We are using quite a few stm32 MCUs from 401 to 439, and our program becomes more and more complicated. In order to avoid possible deadloop, we have used watchdog to rescue the system, basically it is working well now. For quality improvement consideration, we want to know more about where watchdog reset occurs. And I've collected following information:

. When a watchdog reset occurs, all RAM data won't be changed.

. The status Reg RCC_CSR has a flag to indicate if it is an (indepent)watchdog reset or not

With this 2 pre-condition, we think it might be possible we save the field status to a reserved section(also RAM area), and later we dump out these data by a certain I/F such as USB,  for static analysis.

 Here comes my question:

1. Is the 2 pre-condition true? ( I made the experiment and it is true in my test but I want to make sure it covers all)
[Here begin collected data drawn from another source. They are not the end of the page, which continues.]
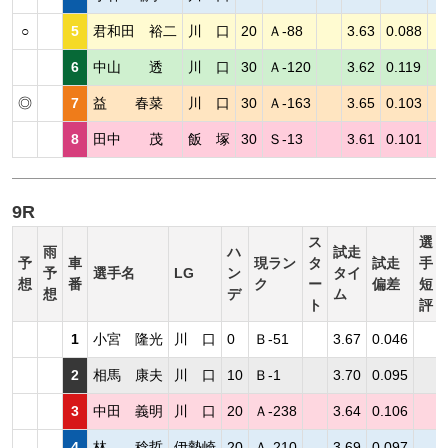
○
5
君和田 裕二
川 口
20
Ａ-88
3.63
0.088
6
中山 透
川 口
30
Ａ-120
3.62
0.119
◎
7
益 春菜
川 口
30
Ａ-163
3.65
0.103
8
田中 茂
飯 塚
30
Ｓ-13
3.61
0.101
9R
ス
選
雨
ハ
試走
予
車
現ラン
タ
試走
手
予
選手名
LG
ン
タイ
想
番
ク
ー
偏差
短
想
デ
ム
ト
評
1
小宮 隆光
川 口
0
Ｂ-51
3.67
0.046
2
相馬 康夫
川 口
10
Ｂ-1
3.70
0.095
3
中田 義明
川 口
20
Ａ-238
3.64
0.106
4
林 稔哲
伊勢崎
20
Ａ-210
3.69
0.097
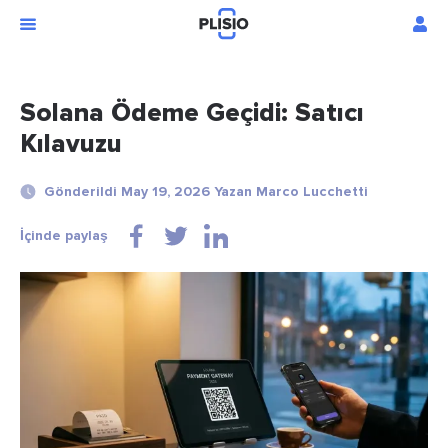
Solana Ödeme Geçidi: Satıcı
Kılavuzu
Gönderildi May 19, 2026 Yazan Marco Lucchetti
İçinde paylaş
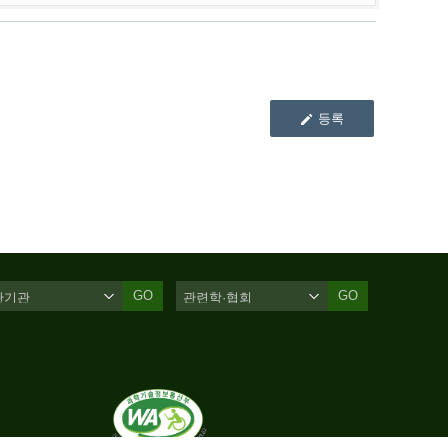
등록
GO
GO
2. Is there any code in your side that has similar implementation?

3. We are using FreeRTOS, the watchdog is feed in maintask, which manages other tasks. Therefore it is possible that maintask is hang but other task is still running,  will that affect the final field(I'm sorry that actually I'm not sure what is the details of this 'field', because in FreeRTOS case, there are many Stack).

Anyway who has similar debugging skill, please also share the way with me, thank you!
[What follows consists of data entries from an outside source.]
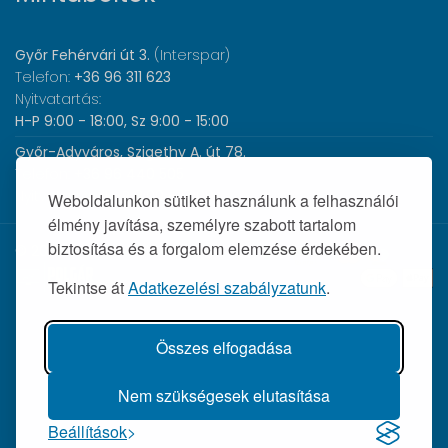
Győr Fehérvári út 3.
(Interspar)
Telefon:
+36 96 311 623
Nyitvatartás:
H-P 9:00 - 18:00, Sz 9:00 - 15:00
Győr-Adyváros, Szigethy A. út 78.
Telefon:
+36 96 440 505
Nyitvatartás:
H-P 8:00 - 17:00
Weboldalunkon sütiket használunk a felhasználói
élmény javítása, személyre szabott tartalom
biztosítása és a forgalom elemzése érdekében.
© 2026 Wolf Orvosi Műszer Kft. |
Tekintse át
Adatkezelési szabályzatunk
.
Összes elfogadása
Nem szükségesek elutasítása
Beállítások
#debugging #stm32f4 #wathdog
5 REPLIES 5
Kraal
Senior III
Posted on August 22, 2017 at 13:45

Hi !

If you want to be sure that a specific region of RAM is not initialized and if you are using GCC, you can use the NOLOAD attribute in the linker script. See there for an idea on how to do that: 

https://mcuoneclipse.com/2014/04/19/gnu-linker-can-you-not-initialize-my-variable/

Posted on August 22, 2017 at 14:51

RAM is left alone. You also have a 4K NVRAM/BKPRAM area that the linker/loader usually leave alone. Some F4 parts also have the CCM, which you may or may not be using currently.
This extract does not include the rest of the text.